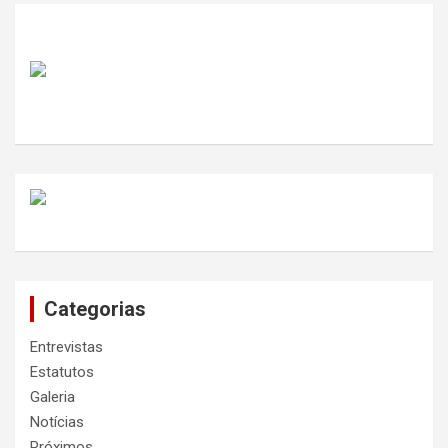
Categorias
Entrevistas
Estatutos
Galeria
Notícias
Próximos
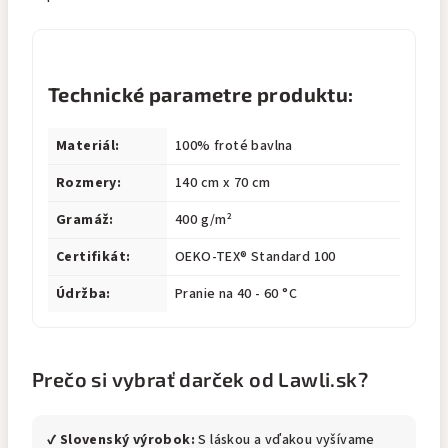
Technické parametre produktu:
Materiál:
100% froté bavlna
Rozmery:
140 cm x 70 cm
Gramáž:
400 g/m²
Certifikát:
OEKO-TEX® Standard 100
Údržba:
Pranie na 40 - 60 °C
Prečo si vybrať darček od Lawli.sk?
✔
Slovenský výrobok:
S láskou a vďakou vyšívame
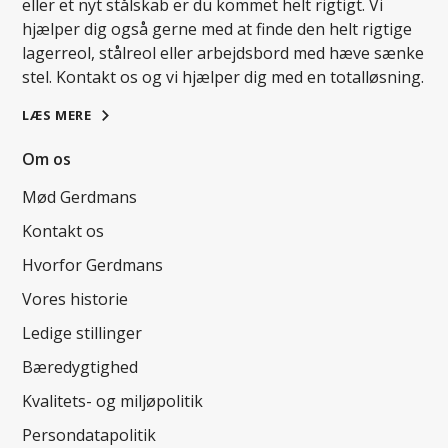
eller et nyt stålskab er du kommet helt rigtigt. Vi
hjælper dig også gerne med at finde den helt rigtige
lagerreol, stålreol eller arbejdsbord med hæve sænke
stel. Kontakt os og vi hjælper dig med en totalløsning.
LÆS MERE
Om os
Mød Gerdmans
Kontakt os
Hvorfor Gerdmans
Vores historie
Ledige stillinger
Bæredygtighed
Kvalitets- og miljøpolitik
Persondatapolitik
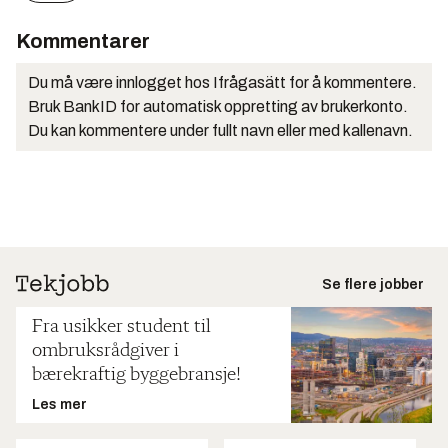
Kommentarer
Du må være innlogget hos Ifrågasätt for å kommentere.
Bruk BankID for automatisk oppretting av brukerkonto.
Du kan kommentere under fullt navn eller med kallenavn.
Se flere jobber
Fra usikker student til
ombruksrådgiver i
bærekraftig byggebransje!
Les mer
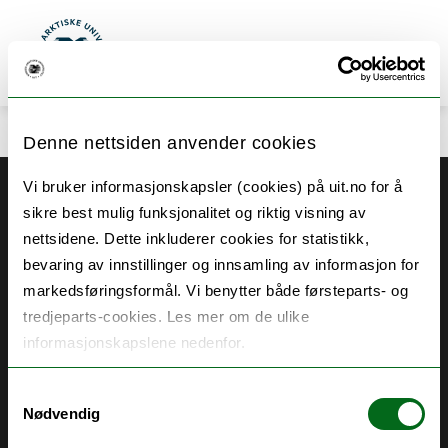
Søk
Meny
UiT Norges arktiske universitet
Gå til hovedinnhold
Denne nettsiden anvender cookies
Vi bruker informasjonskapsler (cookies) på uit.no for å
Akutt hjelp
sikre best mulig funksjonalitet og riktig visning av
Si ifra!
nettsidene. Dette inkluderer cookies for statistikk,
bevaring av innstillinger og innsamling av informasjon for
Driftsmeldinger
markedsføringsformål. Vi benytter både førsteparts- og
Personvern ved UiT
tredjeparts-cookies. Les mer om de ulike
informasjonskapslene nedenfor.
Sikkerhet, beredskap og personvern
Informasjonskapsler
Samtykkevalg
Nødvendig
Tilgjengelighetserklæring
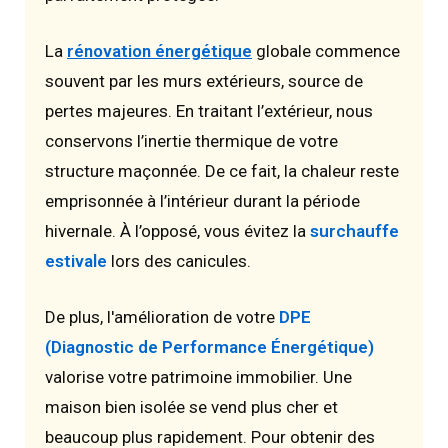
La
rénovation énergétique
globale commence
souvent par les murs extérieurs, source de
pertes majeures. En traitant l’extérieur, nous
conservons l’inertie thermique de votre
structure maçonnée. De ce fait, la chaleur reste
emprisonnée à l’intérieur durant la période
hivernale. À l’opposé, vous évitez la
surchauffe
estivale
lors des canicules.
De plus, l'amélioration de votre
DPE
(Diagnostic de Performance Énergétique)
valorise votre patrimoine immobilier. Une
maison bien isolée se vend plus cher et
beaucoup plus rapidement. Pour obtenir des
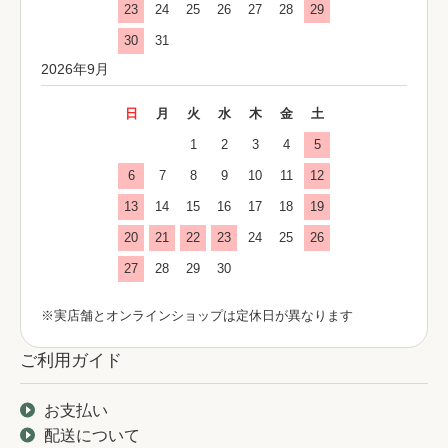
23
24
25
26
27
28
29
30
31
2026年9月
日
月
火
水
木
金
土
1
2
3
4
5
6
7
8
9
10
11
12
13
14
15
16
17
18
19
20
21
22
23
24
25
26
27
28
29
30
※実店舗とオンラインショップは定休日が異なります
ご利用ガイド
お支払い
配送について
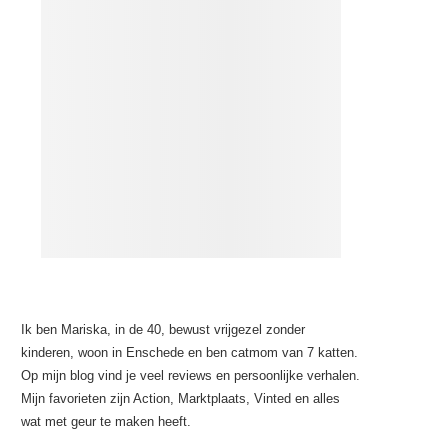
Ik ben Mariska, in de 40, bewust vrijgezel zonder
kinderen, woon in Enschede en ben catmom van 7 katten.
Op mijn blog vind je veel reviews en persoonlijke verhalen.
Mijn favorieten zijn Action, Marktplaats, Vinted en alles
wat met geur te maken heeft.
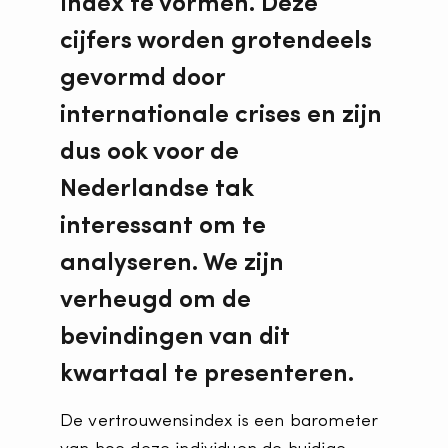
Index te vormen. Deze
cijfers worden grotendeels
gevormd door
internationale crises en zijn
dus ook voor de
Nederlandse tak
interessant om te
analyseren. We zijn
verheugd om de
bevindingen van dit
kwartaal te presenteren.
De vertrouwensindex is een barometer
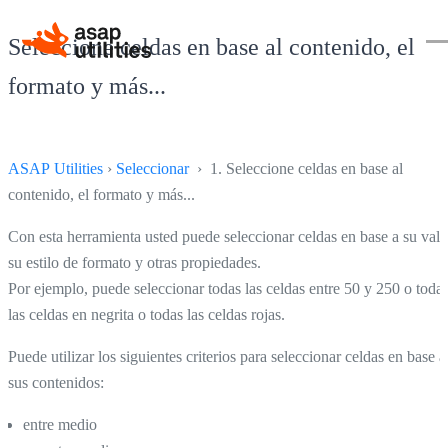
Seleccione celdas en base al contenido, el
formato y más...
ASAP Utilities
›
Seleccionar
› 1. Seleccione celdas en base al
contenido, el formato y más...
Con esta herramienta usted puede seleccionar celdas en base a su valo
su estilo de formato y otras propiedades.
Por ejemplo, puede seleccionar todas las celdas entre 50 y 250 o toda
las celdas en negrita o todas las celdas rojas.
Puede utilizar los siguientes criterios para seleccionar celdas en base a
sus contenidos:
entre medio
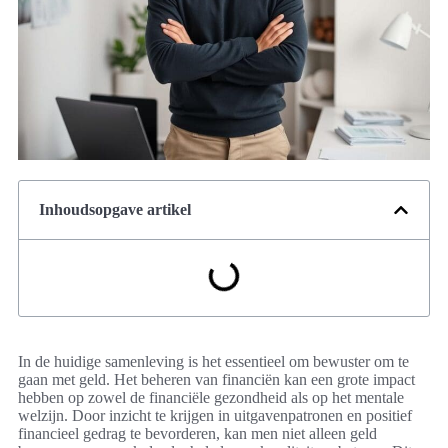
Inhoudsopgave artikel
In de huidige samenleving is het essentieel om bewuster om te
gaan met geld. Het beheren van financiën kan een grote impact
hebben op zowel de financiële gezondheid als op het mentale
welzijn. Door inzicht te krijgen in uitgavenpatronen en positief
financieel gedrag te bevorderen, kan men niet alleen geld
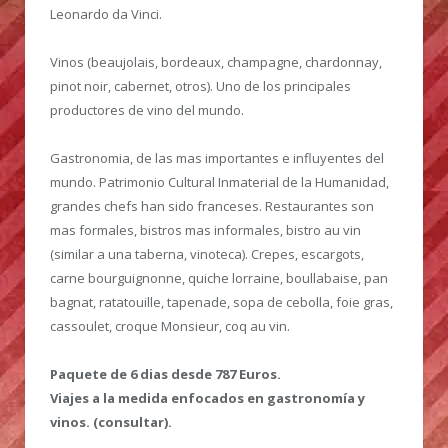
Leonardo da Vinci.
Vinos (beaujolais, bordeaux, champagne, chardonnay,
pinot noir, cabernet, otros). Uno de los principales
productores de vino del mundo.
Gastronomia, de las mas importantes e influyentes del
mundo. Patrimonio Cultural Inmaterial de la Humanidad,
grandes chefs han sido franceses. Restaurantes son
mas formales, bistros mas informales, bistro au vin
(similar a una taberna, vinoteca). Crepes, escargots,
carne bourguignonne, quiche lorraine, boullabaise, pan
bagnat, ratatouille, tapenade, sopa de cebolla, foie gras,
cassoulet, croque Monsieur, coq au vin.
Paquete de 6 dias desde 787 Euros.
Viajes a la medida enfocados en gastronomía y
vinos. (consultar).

- - -

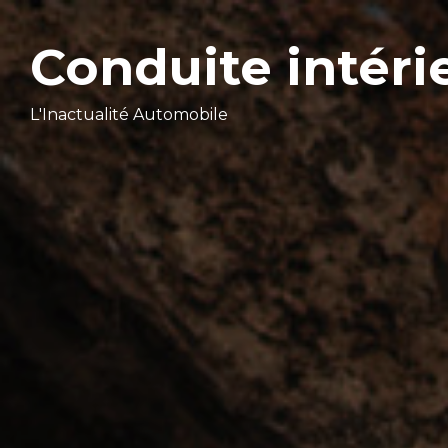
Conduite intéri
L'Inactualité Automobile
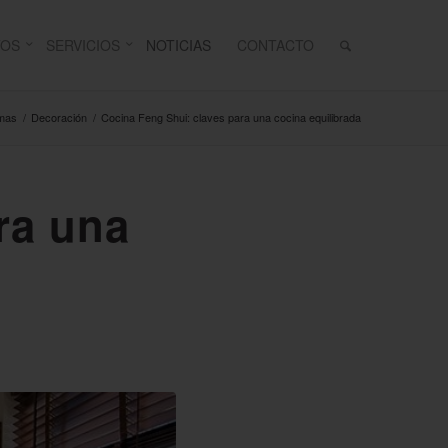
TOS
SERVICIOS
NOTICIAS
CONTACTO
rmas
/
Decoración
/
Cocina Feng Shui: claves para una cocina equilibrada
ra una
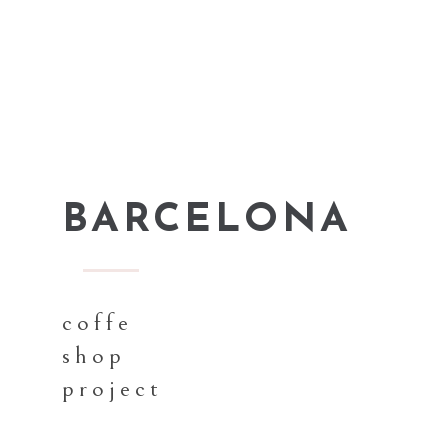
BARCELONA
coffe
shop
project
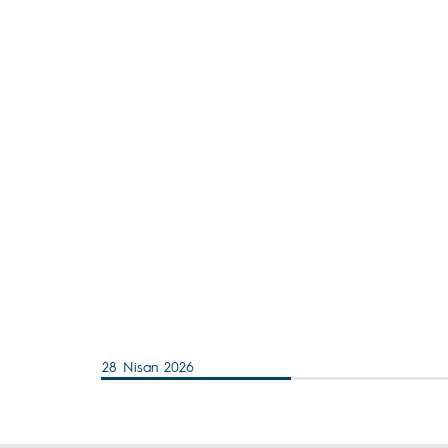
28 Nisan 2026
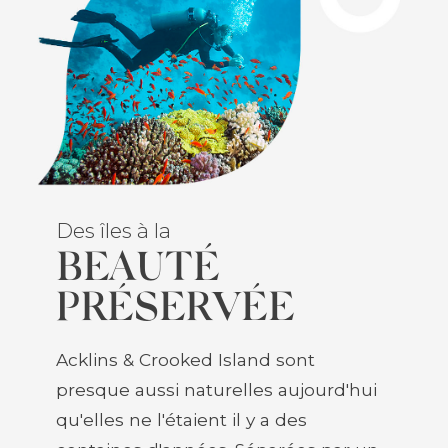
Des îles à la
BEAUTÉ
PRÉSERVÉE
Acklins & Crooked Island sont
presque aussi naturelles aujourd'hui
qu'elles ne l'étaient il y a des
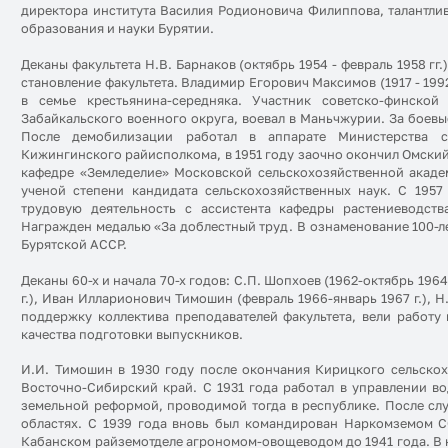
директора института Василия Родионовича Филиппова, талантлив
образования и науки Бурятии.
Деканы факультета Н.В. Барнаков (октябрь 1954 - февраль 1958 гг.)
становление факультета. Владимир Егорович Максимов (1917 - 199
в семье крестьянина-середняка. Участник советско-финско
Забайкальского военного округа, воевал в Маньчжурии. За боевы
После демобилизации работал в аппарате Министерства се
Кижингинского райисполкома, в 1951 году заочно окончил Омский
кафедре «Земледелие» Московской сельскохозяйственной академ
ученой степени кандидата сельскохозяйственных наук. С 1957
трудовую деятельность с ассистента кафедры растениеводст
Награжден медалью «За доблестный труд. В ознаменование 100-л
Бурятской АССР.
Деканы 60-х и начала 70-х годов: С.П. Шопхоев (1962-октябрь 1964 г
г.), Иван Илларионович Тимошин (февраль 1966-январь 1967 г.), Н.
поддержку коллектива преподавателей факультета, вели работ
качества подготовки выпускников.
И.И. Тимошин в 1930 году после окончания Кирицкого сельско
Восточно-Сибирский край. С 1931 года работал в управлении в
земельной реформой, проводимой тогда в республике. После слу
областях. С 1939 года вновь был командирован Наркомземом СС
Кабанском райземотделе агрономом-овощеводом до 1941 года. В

- - -

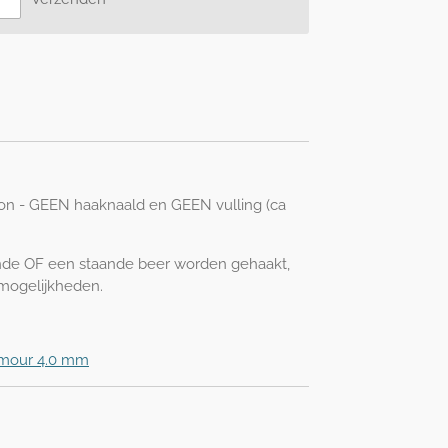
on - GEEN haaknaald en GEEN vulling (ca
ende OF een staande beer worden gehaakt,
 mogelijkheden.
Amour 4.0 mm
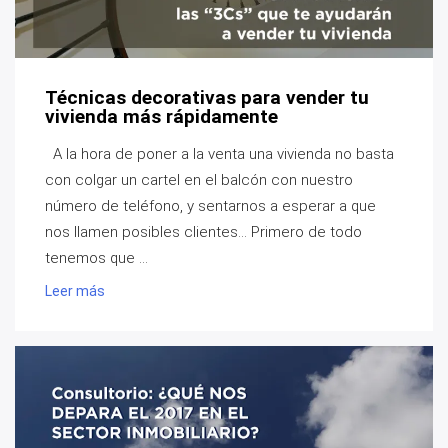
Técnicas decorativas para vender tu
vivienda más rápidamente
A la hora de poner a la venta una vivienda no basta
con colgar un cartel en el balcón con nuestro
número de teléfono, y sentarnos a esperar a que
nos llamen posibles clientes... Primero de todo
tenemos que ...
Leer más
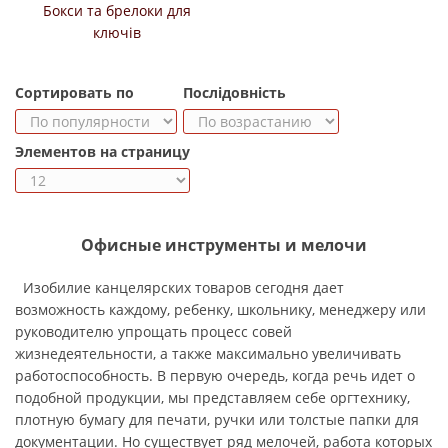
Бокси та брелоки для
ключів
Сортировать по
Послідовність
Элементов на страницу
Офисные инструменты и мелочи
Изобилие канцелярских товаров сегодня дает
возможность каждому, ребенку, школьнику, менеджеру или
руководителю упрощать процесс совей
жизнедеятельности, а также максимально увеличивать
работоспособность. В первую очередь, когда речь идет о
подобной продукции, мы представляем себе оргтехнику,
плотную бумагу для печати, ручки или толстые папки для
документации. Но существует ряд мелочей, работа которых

- - -

What you will do: Find the string "formato" in the listing and return every line that holds it.

Output:
formato y más...
contenido, el formato y más...
su estilo de formato y otras propiedades.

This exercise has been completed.